Most SAEs were considered unrelated to treatment with one case of hypophosphatemia (low phosphorous blood level) considered to be possibly related to treatment.
Of 20 response-evaluable patients, 11 (55%) experienced stable disease as their best response; the 3-month progression-free survival rate was 58%.

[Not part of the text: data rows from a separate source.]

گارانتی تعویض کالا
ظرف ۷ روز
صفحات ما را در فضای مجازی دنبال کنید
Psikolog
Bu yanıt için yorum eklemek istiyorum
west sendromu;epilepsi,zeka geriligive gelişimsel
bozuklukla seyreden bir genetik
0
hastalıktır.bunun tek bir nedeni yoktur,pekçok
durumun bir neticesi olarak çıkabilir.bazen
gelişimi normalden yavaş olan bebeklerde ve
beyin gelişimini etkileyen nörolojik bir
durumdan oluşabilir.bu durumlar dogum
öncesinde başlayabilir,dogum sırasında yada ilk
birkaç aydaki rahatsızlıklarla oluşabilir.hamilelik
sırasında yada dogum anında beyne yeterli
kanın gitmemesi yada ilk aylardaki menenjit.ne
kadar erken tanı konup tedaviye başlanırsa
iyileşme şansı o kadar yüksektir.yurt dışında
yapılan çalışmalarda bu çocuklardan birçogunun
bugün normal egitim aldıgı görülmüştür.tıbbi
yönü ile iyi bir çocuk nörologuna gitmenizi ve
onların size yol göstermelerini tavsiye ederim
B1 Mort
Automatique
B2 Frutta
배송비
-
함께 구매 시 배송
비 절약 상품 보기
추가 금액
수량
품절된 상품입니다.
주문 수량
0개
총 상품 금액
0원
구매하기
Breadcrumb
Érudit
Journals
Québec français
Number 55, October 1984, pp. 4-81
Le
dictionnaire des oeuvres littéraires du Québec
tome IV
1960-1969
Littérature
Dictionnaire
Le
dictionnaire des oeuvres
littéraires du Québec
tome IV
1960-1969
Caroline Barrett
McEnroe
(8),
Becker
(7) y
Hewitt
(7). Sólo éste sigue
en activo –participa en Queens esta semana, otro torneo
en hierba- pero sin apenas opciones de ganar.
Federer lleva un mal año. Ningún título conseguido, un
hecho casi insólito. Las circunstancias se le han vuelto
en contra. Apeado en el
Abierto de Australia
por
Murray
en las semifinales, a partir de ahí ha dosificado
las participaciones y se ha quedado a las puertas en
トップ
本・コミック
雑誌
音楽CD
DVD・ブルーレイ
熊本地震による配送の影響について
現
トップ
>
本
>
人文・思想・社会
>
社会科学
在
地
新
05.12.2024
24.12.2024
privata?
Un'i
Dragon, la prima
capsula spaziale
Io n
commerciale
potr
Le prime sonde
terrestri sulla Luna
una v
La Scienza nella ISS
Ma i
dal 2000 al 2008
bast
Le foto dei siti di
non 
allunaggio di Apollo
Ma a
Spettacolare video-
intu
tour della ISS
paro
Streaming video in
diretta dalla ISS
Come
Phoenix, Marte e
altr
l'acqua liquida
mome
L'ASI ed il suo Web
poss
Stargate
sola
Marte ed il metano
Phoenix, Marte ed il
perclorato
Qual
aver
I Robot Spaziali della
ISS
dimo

Baseline plasma levels of the oncometabolite D-2-hydroxyglutarate (2-HG) were elevated above the healthy volunteer range. Treatment with AG-120 resulted in significant reduction of plasma 2-HG compared to baseline. Up to 99.7% tissue 2-HG reduction was documented in paired biopsies obtained from 3 patients treated with AG-120. Together these data indicate the on-target pharmacodynamic effects of AG-120.
About Glioma
Glioma presents in varying degrees of tumor aggressiveness, ranging from slower growing (low grade glioma) to rapidly progressing (high grade glioma-Glioblastoma Multiforme). Common symptoms include seizures, memory disturbance, sensory impairment neurologic deficits and seizures. The long-term prognosis is poor with a five-year survival rate of 33 percent. Median survival is 12-15 months for glioblastoma and 2-5 years for anaplastic glioma. IDH1 mutations are highly prevalent, accounting for approximately 68-74 percent of low grade glioma and secondary glioblastoma.

About Chondrosarcoma
Chondrosarcoma is a heterogeneous group of cancers that arise from cartilage in the bone and joint. It is the most common type of bone cancer with 700-1,000 people diagnosed per year in the U.S. IDH1/2 mutations occur in approximately 46-63 percent of central chondrosarcomas. The prognosis is based on disease burden – for localized disease, there is curative potential with surgery, but metastatic disease has a low five-year survival rate. Radiation is not effective, and chemotherapy is of limited benefit. Treatment for metastatic disease is mainly palliative.